Anesthesia for intracranial procedures; procedures in sitting position
CPT4 code
Name of the Procedure:
Anesthesia for Intracranial Procedures in Sitting Position
Summary
Anesthesia for intracranial procedures in the sitting position involves administering anesthesia to patients undergoing brain surgeries while seated. This specific positioning helps surgeons access certain areas of the brain more easily and may improve surgical outcomes.
Purpose
The procedure is primarily used to facilitate surgeries targeting specific intracranial conditions such as brain tumors, aneurysms, or other abnormalities in the brain. The goal is to provide a safe and controlled anesthesia experience that ensures patient comfort and immobility during delicate brain surgery.
Indications
- Brain tumors located in areas that are more accessible in the sitting position.

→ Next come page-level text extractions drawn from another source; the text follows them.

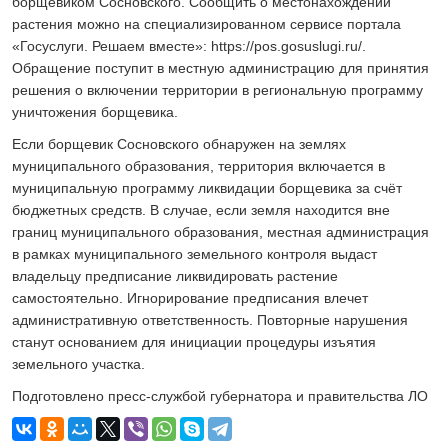
борщевиком Сосновского. Сообщить о местонахождении
растения можно на специализированном сервисе портала
«Госуслуги. Решаем вместе»: https://pos.gosuslugi.ru/.
Обращение поступит в местную администрацию для принятия
решения о включении территории в региональную программу
уничтожения борщевика.
Если борщевик Сосновского обнаружен на землях
муниципального образования, территория включается в
муниципальную программу ликвидации борщевика за счёт
бюджетных средств. В случае, если земля находится вне
границ муниципального образования, местная администрация
в рамках муниципального земельного контроля выдаст
владельцу предписание ликвидировать растение
самостоятельно. Игнорирование предписания влечет
административную ответственность. Повторные нарушения
станут основанием для инициации процедуры изъятия
земельного участка.
Подготовлено пресс-службой губернатора и правительства ЛО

- Arteriovenous malformations (AVMs) or aneurysms that require surgical intervention.
- Conditions such as Chiari malformations.
- Other intracranial abnormalities deemed appropriate for seated surgery by a neurosurgeon.
Preparation
- Patients may be instructed to fast for at least 6-8 hours before surgery.
- Medication adjustments, particularly for blood thinners, as directed by the healthcare provider.
- Pre-operative diagnostic tests such as MRI or CT scans to map the surgical area.
- Neurological and anesthetic assessments to evaluate risk and readiness.
Procedure Description
- The patient is brought into the operating room and positioned in a specialized chair or frame to support the sitting position.
- Intravenous (IV) lines are placed for administration of anesthetic drugs and fluids.
- Monitors are attached to track vital signs (heart rate, blood pressure, oxygen levels).
- General anesthesia is induced, and the patient is intubated for airway management.
- Continuous monitoring throughout the surgery by the anesthesiologist to ensure the patient remains stable and comfortable.
- Upon completion of the intracranial procedure, anesthesia is gradually discontinued, and the patient is carefully awakened.
Duration
The total duration can vary but typically ranges from 3 to 6 hours, depending on the complexity of the surgery.
Setting
The procedure is performed in a hospital operating room equipped for neurosurgery.
Personnel
- Neurosurgeon
- Anesthesiologist
- Surgical nurses
- Operating room technicians
Risks and Complications
- Cardiovascular instability due to the sitting position.
- Venous air embolism (air bubbles entering the bloodstream).
- Hypotension (low blood pressure).
- Rarely, nerve or spinal cord injury related to positioning.
Benefits
- Enhanced access to certain brain regions, potentially leading to more effective surgical outcomes.
- Improved patient ventilation and reduced bleeding during surgery.
- Benefits typically realized immediately post-surgery, with gradually increasing improvement during recovery.
Recovery
- Patients are closely monitored in a recovery room post-surgery.
- Pain management involves medications as prescribed.
- Gradual return to normal activities over a few weeks, with specific advice from the neurosurgery team.
- Follow-up appointments to monitor recovery and assess surgical outcomes.
Alternatives
- Supine (lying down) position anesthesia for intracranial procedures.
- Minimally invasive or endoscopic approaches.
- Non-surgical treatments like radiation or chemotherapy, depending on the condition.
- Pros of alternatives include potentially lower risk of positional complications; cons can include less optimal surgical access.
Patient Experience
- Patients will be unconscious during the procedure due to general anesthesia.
- Post-surgery, patients might feel groggy and experience mild pain or discomfort manageable with medication.
- The sitting position can reduce certain types of post-surgical complications, contributing to a potentially smoother recovery process.